О Ленине - страница 5

стр.

При мне в Лондон приезжал на короткое время Плеханов. Тогда-то я и увидел его впервые. Он приходил на нашу общую квартиру, был в вертепе, но меня не было дома.

– Приехал Жорж, – сказала мне Вера Ивановна, – хочет вас видеть, зайдите к нему.

– Какой Жорж? – спросил я с недоумением, решив, что есть еще одно крупное имя, мне неизвестное.

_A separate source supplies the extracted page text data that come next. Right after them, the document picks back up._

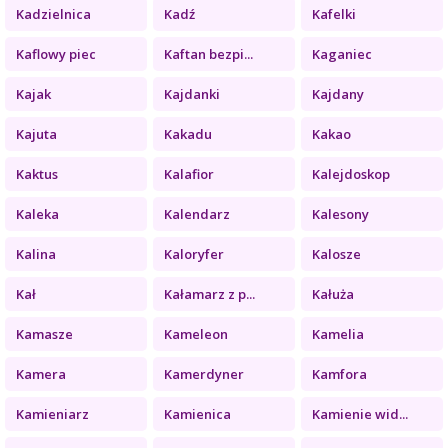
Kadzielnica
Kadź
Kafelki
Kaflowy piec
Kaftan bezpi...
Kaganiec
Kajak
Kajdanki
Kajdany
Kajuta
Kakadu
Kakao
Kaktus
Kalafior
Kalejdoskop
Kaleka
Kalendarz
Kalesony
Kalina
Kaloryfer
Kalosze
Kał
Kałamarz z p...
Kałuża
Kamasze
Kameleon
Kamelia
Kamera
Kamerdyner
Kamfora
Kamieniarz
Kamienica
Kamienie wid...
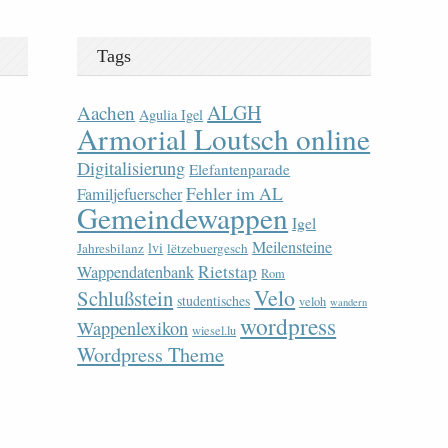
Tags
ALGH
Aachen
Agulia Igel
Armorial Loutsch online
Digitalisierung
Elefantenparade
Fehler im AL
Familjefuerscher
Gemeindewappen
Igel
Meilensteine
lvi
Jahresbilanz
lëtzebuergesch
Rietstap
Wappendatenbank
Rom
Velo
Schlußstein
studentisches
veloh
wandern
wordpress
Wappenlexikon
wiesel.lu
Wordpress Theme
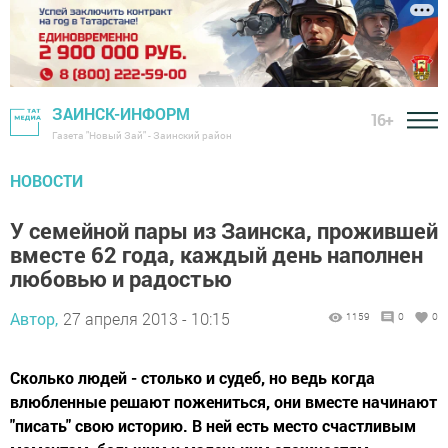
ЗАИНСК-ИНФОРМ
16+
Газета "Новый Зай" - Заинский район
НОВОСТИ
У семейной пары из Заинска, прожившей
вместе 62 года, каждый день наполнен
любовью и радостью
Автор,
27 апреля 2013 - 10:15
1159
0
0
Сколько людей - столько и судеб, но ведь когда
влюбленные решают пожениться, они вместе начинают
"писать" свою историю. В ней есть место счастливым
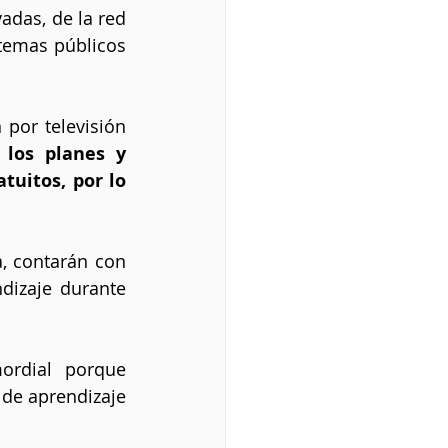
das, de la red 
temas públicos 
por televisión 
los planes y 
uitos, por lo 
, contarán con 
dizaje durante 
l porque 		    
 de aprendizaje 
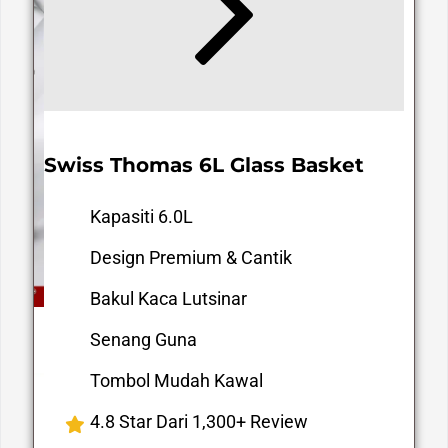
Swiss Thomas 6L Glass Basket
Kapasiti 6.0L
Design Premium & Cantik
Bakul Kaca Lutsinar
Senang Guna
Tombol Mudah Kawal
4.8 Star Dari 1,300+ Review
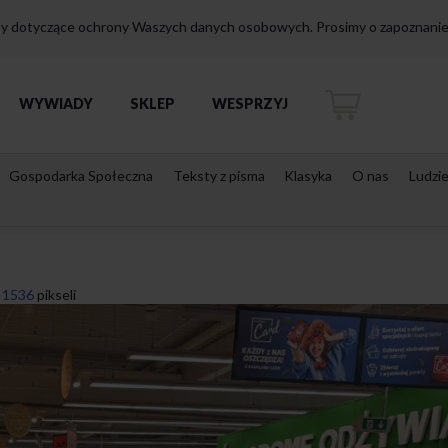
isy dotyczące ochrony Waszych danych osobowych. Prosimy o zapoznanie 
WYWIADY
SKLEP
WESPRZYJ
Gospodarka Społeczna
Teksty z pisma
Klasyka
O nas
Ludzi
 1536
pikseli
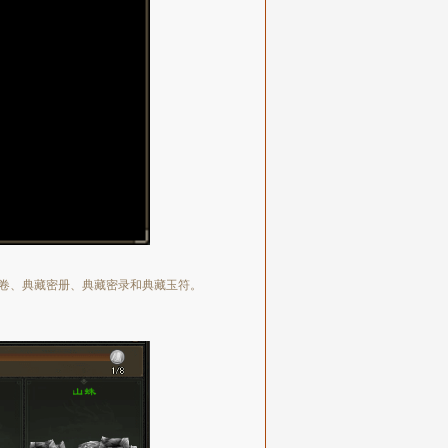
卷、典藏密册、典藏密录和典藏玉符。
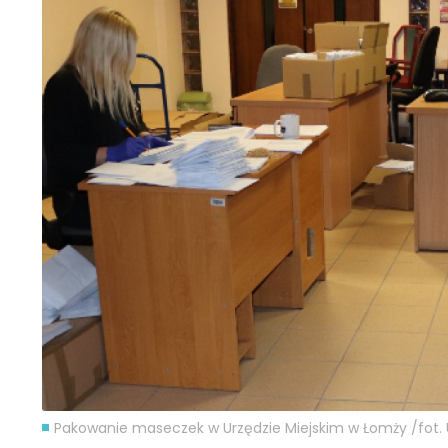
Pakowanie maseczek w Urzędzie Miejskim w Łomży /fot.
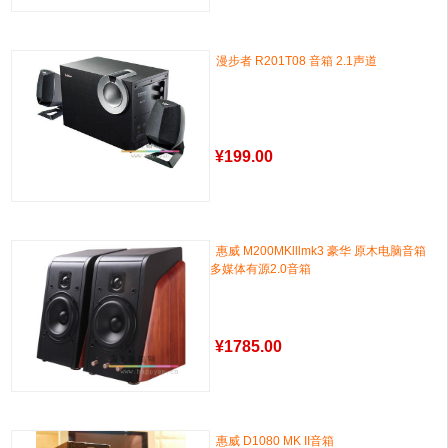
漫步者 R201T08 音箱 2.1声道
¥
199.00
惠威 M200MKlllmk3 豪华 原木电脑音箱
多媒体有源2.0音箱
¥
1785.00
惠威 D1080 MK II音箱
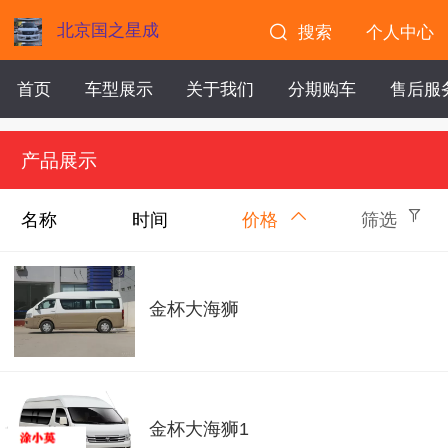
北京国之星成
搜索
个人中心
首页
车型展示
关于我们
分期购车
售后服
产品展示
名称
时间
价格
筛选
金杯大海狮
金杯大海狮1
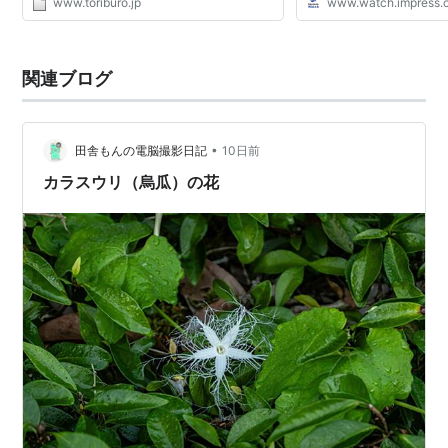
www.toriburo.jp
www.watch.impress.c
関連ブログ
•
田舎もんの電脳撮影日記
10日前
カラスウリ（烏瓜）の花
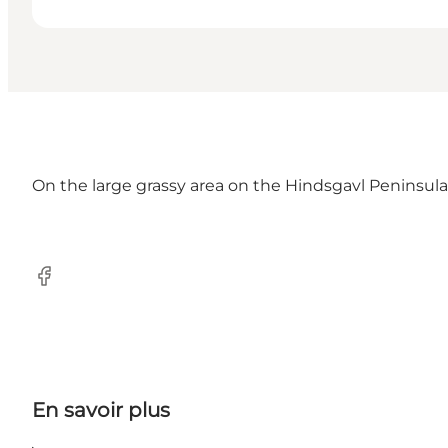
On the large grassy area on the Hindsgavl Peninsula 
Facebook
En savoir plus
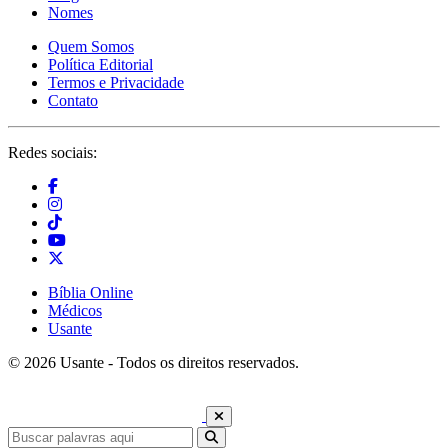
Nomes
Quem Somos
Política Editorial
Termos e Privacidade
Contato
Redes sociais:
Bíblia Online
Médicos
Usante
© 2026 Usante - Todos os direitos reservados.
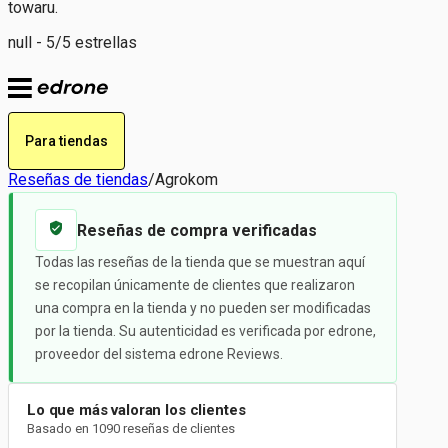
towaru.
null - 5/5 estrellas
Para tiendas
Reseñas de tiendas
/
Agrokom
Reseñas de compra verificadas
Todas las reseñas de la tienda que se muestran aquí
se recopilan únicamente de clientes que realizaron
una compra en la tienda y no pueden ser modificadas
por la tienda. Su autenticidad es verificada por edrone,
proveedor del sistema edrone Reviews.
Lo que más valoran los clientes
Basado en 1090 reseñas de clientes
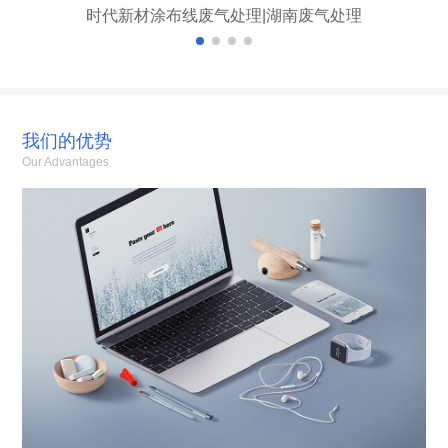
时代新材涂布线废气处理|湖南废气处理
我们的优势
Our Advantages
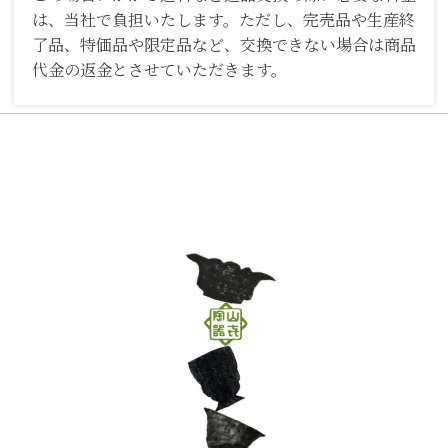
は、当社で負担いたします。ただし、完売品や生産終
了品、特価品や限定品など、交換できない場合は商品
代金の返金とさせていただきます。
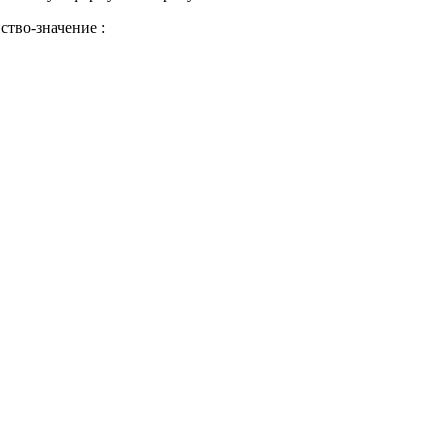
тво-значение :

– Ну, Плеханов… Мы его Жоржем зовем.

Вечером я зашел к нему. В маленькой комнатке кроме Плеханова сидели довольно известный немецкий писатель социал-демократ Бер и англичанин Аскью. Не зная, куда меня девать, так как стульев больше не было, Плеханов – не без колебания – предложил мне сесть на кровать Я считал это в порядке вещей, не догадываясь, что европеец до конца ногтей Плеханов мог только ввиду крайности обстоятельств решиться на такую чрезвычайную меру. Разговор шел на немецком языке, которым Плеханов владел недостаточно и потому ограничивался односложными замечаниями. Бер говорил сперва о том, как английская буржуазия умело обхаживает выдающихся рабочих, а затем разговор перешел на английских предшественников французского материализма. Бер и Аскью вскоре ушли. Георгий Валентинович вполне основательно ожидал, что уйду с ними и я, так как час был поздний и нельзя было беспокоить хозяев квартиры разговором. Я же, наоборот, считал, что теперь-то только настоящее и начинается.

– Очень интересные вещи говорил Бер, – сказал я.

– Да, насчет английской политики интересно, а насчет философии – пустяки, – ответил Плеханов.

Видя, что я не собираюсь уходить, Георгий Валентинович предложил мне выпить по соседству пива. Он задал мне несколько беглых вопросов, был любезен, но в этой любезности был оттенок скрытого нетерпения. Я чувствовал, что внимание его рассеяно. Возможно, что он просто устал за день. Но я ушел с чувством неудовлетворенности и огорченья.

В лондонский период, как и позже, в женевский, я гораздо чаще встречался с Засулич и с Мартовым, чем с Лениным. Живя в Лондоне на одной квартире, а в Женеве – обедая и ужиная обычно в одних и тех же ресторанчиках, мы с Мартовым и Засулич встречались несколько раз в день, тогда как с Лениным, который жил семейным порядком, каждая встреча вне официальных заседаний была уже как бы маленьким событием.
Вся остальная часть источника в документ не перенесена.